In all of its forms, the primary feature of SMA is muscle weakness, accompanied by atrophy of muscle. This is the result of denervation, or loss of the signal to contract, that is transmitted from the spinal cord.
This signal is normally transmitted from motor neurons in the spinal cord to muscle via the motor neuron's axon. In SMA, either the motor neuron with its axon, or the axon itself, becomes non-functioning. It stops working.
Many of the symptoms of SMA relate to secondary complications of muscle weakness. These can be relieved partly by therapy.
SMA happens when motor neurons in the spinal cord and the brainstem either do not work or stop working, because of genetic changes. Motor neurons are the nerve cells that control movement.
Every human cell contains a part that receives instructions from genes, and when the instructions contain a mistake, this is called a deletion.
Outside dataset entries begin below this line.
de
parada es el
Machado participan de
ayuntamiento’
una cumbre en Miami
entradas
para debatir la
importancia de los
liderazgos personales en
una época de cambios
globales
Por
The part that receives the instructions is normally a protein.
In SMA, the instructions that are given to the motor neurons, or nerves that control motion, contain a deletion that causes a protein deficiency. The gene responsible for the instruction to motor neurons is a survival motor neuron, normally SMN 1.
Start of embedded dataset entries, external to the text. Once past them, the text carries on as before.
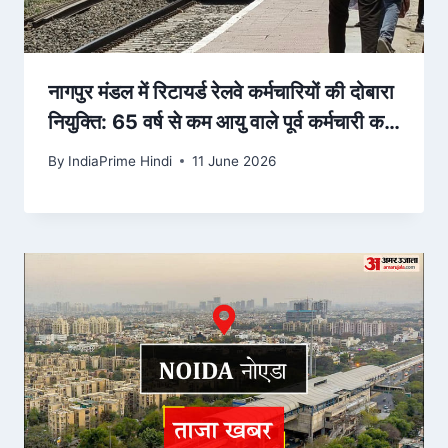
नागपुर मंडल में रिटायर्ड रेलवे कर्मचारियों की दोबारा
नियुक्ति: 65 वर्ष से कम आयु वाले पूर्व कर्मचारी कर
सकत… – Dainik Bhaskar
By
IndiaPrime Hindi
11 June 2026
Each person has 2 pairs of genes for each instruction given. One gene is inherited from the mother and one from the father. Some diseases will appear if only one of the inherited genes contains an instruction error. Other diseases, such as SMA, will only emerge if there is a mistake in both the mother's and the father's inherited genes.
For a child to have SMA, both parents must contribute an SMN 1 with faulty instructions.
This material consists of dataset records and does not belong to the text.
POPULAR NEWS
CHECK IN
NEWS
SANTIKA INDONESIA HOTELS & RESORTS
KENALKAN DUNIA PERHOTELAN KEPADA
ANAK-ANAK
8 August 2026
However, even if both parents have the faulty gene, the child will not always inherit it. Even among this population, the chance is only 1 in 4 per pregnancy that the child will have SMA. One in 40 adults are carriers of the gene that causes SMA.
Diagnosis usually starts when parents or caregivers notice symptoms of SMA in a child.
A physician will carry out a detailed medical history, a family history, and a physical exam. They will see if the muscles are floppy or flaccid, to check for deep tendon reflexes and muscle fasciculation of the tongue muscle.
Tests used to diagnose SMA include blood tests, muscle biopsy, genetic tests, and potentially electromyography (EMG). EMG is used to assess the health of muscles and the nerve cells, or motor neurons, that control them. Amniocentesis or chorionic villus sampling can evaluate the fetus during gestation.
There is, as yet, no cure for SMA, and there is no way to prevent it, as it is an inherited condtion. However, treatment can help people live fuller lives.
In December 2016, the United States (U.S.) Food and Drug Administration (FDA) approved a drug, nusinersen (Spinraza) to treat SMA. It is the first drug to be approved for this condition.
It is given by injection, the first three doses at 14-day intervals, the fourth after 30 days, and then every 4 months.
Spinraza targets the underlying defect in SMA, so it may help delay, prevent, or even reverse the symptoms. Common side effects include a higher risk of respiratory tract infection and constipation. There may also be a risk of bleeding and kidney problems.
Assistive technology such as ventilators, power wheelchairs, and modified access to computers are enabling individuals with SMA to live longer, be more active, and to participate in the community.
Ventilation is especially important. The severity of the individual's weakness directly affects the course of the disease. Infants with severe SMA may experience respiratory disease, because the muscles that support breathing are weak.
Children with milder forms of SMA can expect to have a longer lifespan, although they may need extensive medical support.
Molecular biology has improved our understanding of SMA. Many experimental treatments are being tested, including gene replacement, stem-cell replacement of motor neurons, and therapies to increase the expression of the SMN 2 gene.
SMA is genetic, and there is no way to prevent it.
Parents with a family history of SMA are encouraged to seek genetic counseling before starting a family.